Фигура позади нее запела со злорадной силой, не выказывая признаков усталости. Пальцы, обхватывающие ее горло, ослабили хватку настолько, чтобы открыть малюсенький доступ кислороду, но не проявили намерения к дальнейшему освобождению. Элейн знала с останавливающей сердце уверенностью, что если бы она не получила толику воздуха, то потеряла бы сознание.
А если бы она отключилась, то умерла бы. Здесь, одна, в мае 1883 года… Ах.
Она отчаянно приложила все усилия, чтобы привести в порядок мысли, которые, казалось, все исчезали и исчезали. Секунды растянулись в вечность. Она почувствовала движение рук позади себя.
— А твой муж! — Пальцы зловеще сжались. — Ба! Он все время меня допрашивал, пока я не подумала, что свихнусь. Когда я рассказала ему то, что он хотел знать, он подумал, что ты психически неуравновешенна. Мой дядюшка был более стойким в любви, чем твой муж. Ты убедишься, что похоть Арлкотта угаснет также быстро.

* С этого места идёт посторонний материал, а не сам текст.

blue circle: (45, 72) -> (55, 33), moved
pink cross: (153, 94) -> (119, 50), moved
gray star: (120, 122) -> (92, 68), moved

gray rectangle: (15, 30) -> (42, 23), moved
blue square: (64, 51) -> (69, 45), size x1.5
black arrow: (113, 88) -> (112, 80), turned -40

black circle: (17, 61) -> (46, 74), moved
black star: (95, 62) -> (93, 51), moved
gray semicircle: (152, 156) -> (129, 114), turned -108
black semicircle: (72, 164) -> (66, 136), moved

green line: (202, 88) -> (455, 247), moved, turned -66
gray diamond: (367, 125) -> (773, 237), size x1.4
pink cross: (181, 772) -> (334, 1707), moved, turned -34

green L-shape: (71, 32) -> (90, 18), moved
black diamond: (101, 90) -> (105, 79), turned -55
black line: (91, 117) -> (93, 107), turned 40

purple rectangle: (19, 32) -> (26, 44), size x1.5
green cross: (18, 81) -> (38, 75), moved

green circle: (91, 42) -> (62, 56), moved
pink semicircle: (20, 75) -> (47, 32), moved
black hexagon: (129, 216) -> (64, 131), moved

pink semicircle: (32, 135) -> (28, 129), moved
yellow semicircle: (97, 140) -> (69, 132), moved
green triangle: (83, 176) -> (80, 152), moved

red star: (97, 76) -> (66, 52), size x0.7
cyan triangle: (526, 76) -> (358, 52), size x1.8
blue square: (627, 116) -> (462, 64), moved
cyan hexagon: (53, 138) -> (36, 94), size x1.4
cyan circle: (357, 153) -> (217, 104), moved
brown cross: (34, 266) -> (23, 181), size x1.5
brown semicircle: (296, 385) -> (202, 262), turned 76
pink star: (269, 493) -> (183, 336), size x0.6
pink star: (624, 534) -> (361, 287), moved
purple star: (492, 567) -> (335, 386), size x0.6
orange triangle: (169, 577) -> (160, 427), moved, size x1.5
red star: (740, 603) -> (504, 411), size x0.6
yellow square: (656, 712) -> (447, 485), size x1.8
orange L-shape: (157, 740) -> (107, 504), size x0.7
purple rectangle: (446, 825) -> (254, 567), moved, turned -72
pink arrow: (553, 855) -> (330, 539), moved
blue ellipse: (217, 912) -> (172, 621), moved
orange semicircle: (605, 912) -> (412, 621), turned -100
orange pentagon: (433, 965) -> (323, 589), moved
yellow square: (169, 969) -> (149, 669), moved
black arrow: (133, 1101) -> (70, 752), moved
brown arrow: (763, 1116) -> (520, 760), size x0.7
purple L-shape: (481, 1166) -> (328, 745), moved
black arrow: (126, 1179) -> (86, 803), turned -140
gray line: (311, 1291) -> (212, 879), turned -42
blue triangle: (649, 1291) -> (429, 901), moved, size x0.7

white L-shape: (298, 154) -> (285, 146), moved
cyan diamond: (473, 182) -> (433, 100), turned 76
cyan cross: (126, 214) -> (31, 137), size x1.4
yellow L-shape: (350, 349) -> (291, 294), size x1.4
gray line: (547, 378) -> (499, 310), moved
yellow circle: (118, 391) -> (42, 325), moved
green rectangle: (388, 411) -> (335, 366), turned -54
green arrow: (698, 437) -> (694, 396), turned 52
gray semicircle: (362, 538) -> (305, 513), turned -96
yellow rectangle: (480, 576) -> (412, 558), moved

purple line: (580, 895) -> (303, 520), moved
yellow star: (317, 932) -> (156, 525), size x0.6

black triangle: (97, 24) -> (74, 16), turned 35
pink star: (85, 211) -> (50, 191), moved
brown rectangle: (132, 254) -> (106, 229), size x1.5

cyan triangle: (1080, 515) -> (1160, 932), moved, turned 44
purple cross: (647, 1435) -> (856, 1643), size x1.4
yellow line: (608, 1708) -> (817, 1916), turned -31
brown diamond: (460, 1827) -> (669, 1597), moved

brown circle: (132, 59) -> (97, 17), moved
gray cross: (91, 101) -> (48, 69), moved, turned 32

Видишь ли, я написала ему записку. Он найдет Хэтти, твою первую жертву, затем тебя. Я скажу ему, что ты убила Хэтти в каком-то друидском жертвенном ритуале и планировала проделать то же самое со мной, что ты написала мне записку, в которой назначила мне здесь встречу и, что, когда напала на меня, я защищалась. Я скажу, что ты использовала меня в какой-то друидской оргии. Покончив с тобой, я съем священных ягод, чтобы впасть в бессознательное состояние и, таким образом, доказать твое вероломство. Завтра я найду Glain-nan-Druidhe. Толстое старое тело дяди больше не может выносить нагрузок. Он болен; вот почему я смогла завладеть им без моих магических инструментов.
Я найду другое тело, более молодое, невредимое и здоровое. Возможно, возьму тело Мики — мальчика-конюха. Он видел меня как-то ночью, танцующей в лунном свете. Я сказала ему, что превращу его язык в коровий навоз, если он кому-нибудь расскажет. Или, может, я возьму тело Арлкотта, в наказание ему, как ты думаешь? А затем… но остальное не имеет для тебя значение, правда, моя милая? Ты будешь совершенно мертва. После того, как я получу удовольствие, овладев собой.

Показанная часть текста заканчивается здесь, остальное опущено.